Empress Ki [2/3] Les amours de Yang, le prix de la couronne
Aimer ou régner : le dilemme de Yang
Dans la première partie de ce dossier, (bah oui avec 51 épisode, ma revue ne pouvais qu’être longue :p), je vous donnais mon avis général sur EMPRESS KI, qui reste selon moi, un incontournable (de Ji Chang-Wook) en 2025, si tant est qu’on veuille bien lui allouer plus de 50 heures de visionnage.
Je crois que c’est d’ailleurs cette lecture tardive qui m’a permis de prendre du recul sur le triangle amoureux entre Yang, Wangyu et l’empereur; et, plus largement, la manière dont le drama explore les liens étroits entre amour et pouvoir, et comment ces deux forces façonnent nos personnages.
DISCLAIMER - SPOILER ALERTE
Cette analyse contient des spoilers.

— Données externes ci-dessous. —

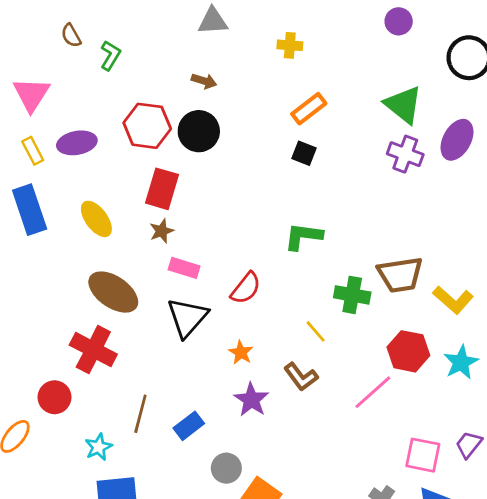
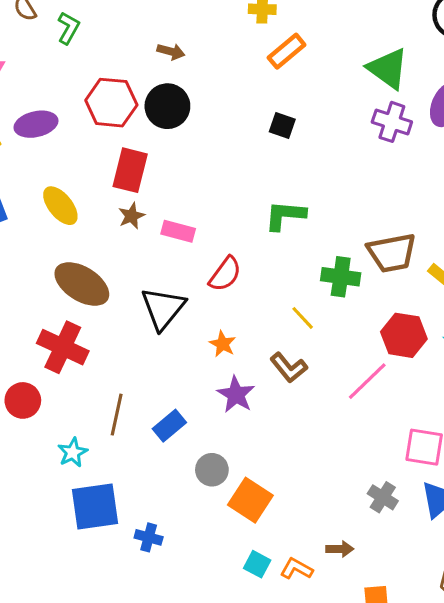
orange rectangle: (309, 109) -> (287, 51), moved
pink rectangle: (184, 268) -> (178, 231), moved

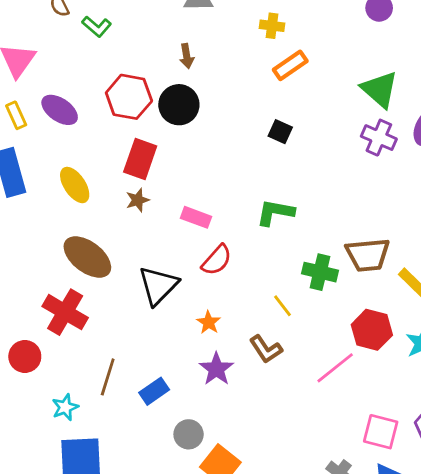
green L-shape: (68, 28) -> (97, 26), turned 96
brown arrow: (171, 52) -> (187, 56), turned 60
purple ellipse: (36, 124) -> (60, 110), turned 42
pink rectangle: (178, 231) -> (196, 217), moved

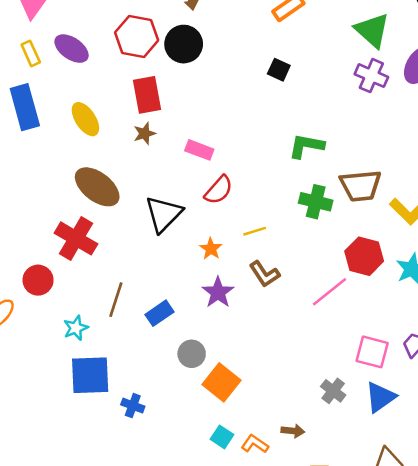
red rectangle: (140, 159) -> (147, 95), turned -30
green L-shape: (275, 212) -> (306, 146), moved
yellow line: (282, 306) -> (255, 231), moved, turned -70

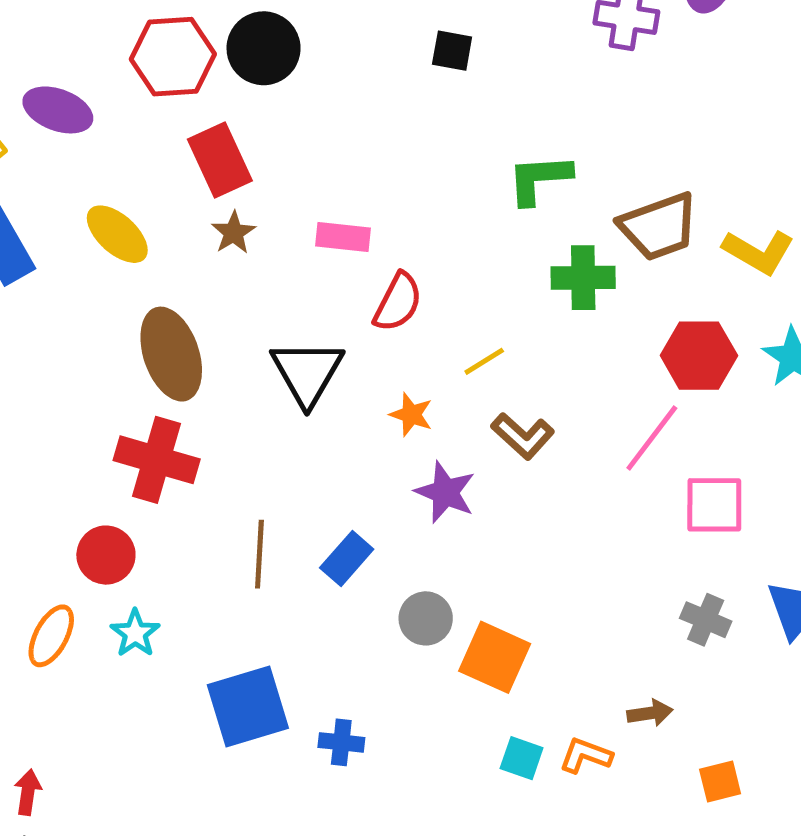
brown ellipse: (97, 187) -> (171, 354), turned 48
cyan star: (76, 328) -> (135, 633), moved
pink square: (372, 352) -> (714, 505), moved

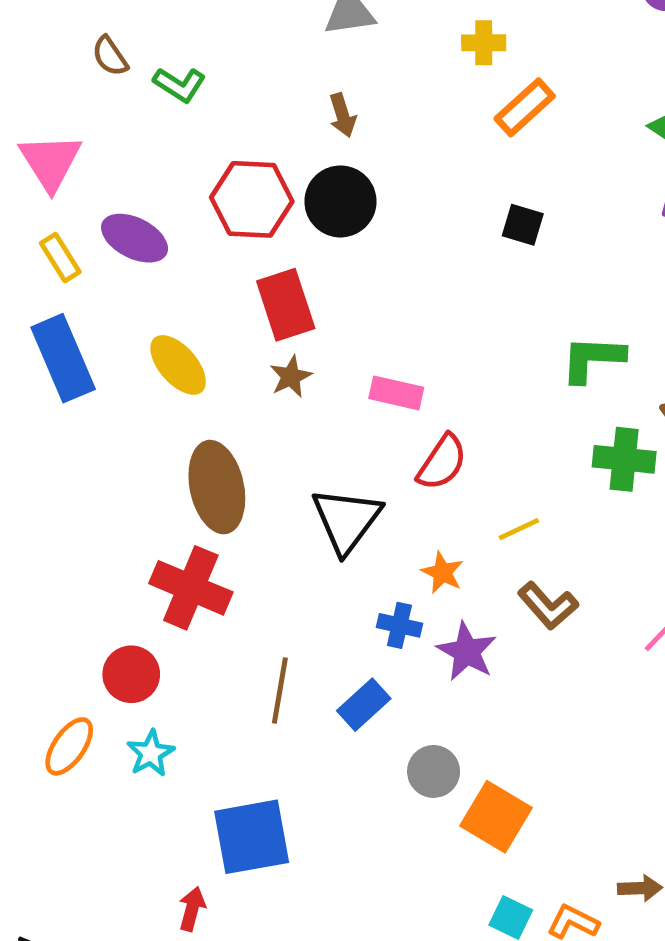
blue cross: (341, 742) -> (399, 625), moved
red arrow: (28, 792) -> (192, 909), moved

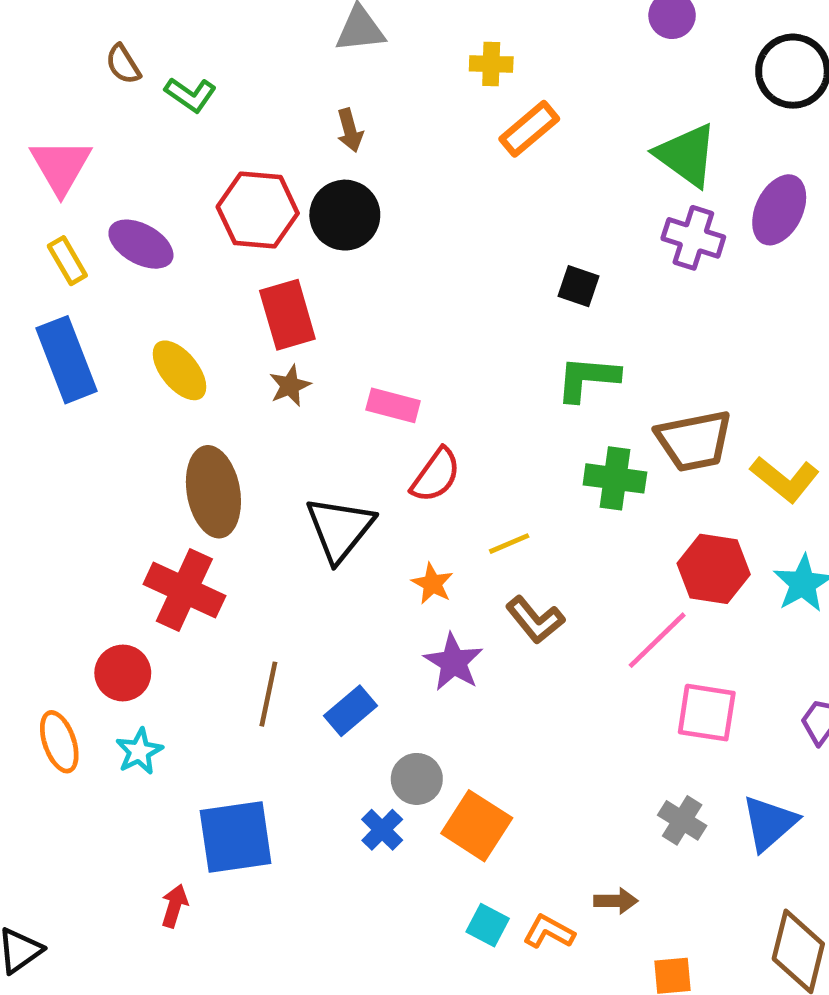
black square: (523, 225) -> (579, 286), moved
blue cross: (399, 625) -> (382, 830), moved, turned 30
orange ellipse: (69, 746) -> (59, 742), turned -56

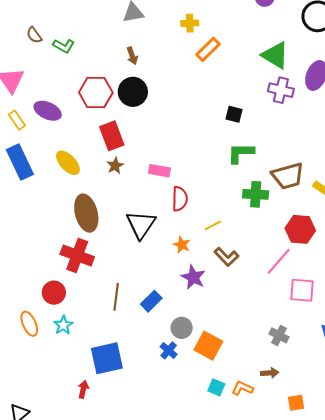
red semicircle: (436, 475) -> (180, 199), turned -30
gray cross: (682, 820) -> (279, 335), moved

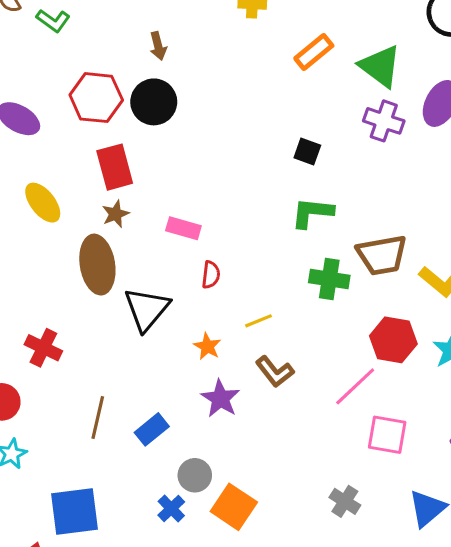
orange rectangle: (208, 49) -> (314, 52), moved
red semicircle: (180, 199) -> (211, 275), size x0.7
brown ellipse: (86, 213) -> (97, 265), moved
red cross: (77, 255) -> (43, 348), size x0.7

Pour un avis sans spoiler je vous invite à lire le premier article !
Les trois amours de Yang
Oui, j’ai bien dit trois.
En regardant Empress Ki, on se rend vite compte que l’amour définit Yang autant que son patriotisme ou sa loyauté. Chaque amour représente une étape décisive de sa vie et l’oblige à faire un choix.
Il y a les amours romantiques évidents, les amitiés fortes, mais aussi l’amour maternel discret, mais essentiel dans la construction de son personnage.
Dans un contexte de complots, de guerres, d’alliances et de vengeance, l’amour peut être salvateur ou destructeur.
Source de force… ou de faiblesse.
Il déclenche l’action ou la paralyse.
Et dans Empress Ki, il s’incarne à travers quatre figures :
WangYu : l’amour de jeunesse
L’Empereur : l’amour par devoir (ou syndrôme de Stockholm :p)
Maha : l’amour à sacrifier
Taltal : l’amour aligné mais impossible
WANGYU - Amour de jeunesse et innocence abandonnée
Wangyu, c’est le premier amour de Yang.
À l’époque où elle n’était que Seungyang, à l’époque où Wangyu cachait son identité de Roi de Goryo. Ensemble, ils se battaient pour protéger leur nation de la domination de l’empire Yuan, de la corruption interne à Goryo même.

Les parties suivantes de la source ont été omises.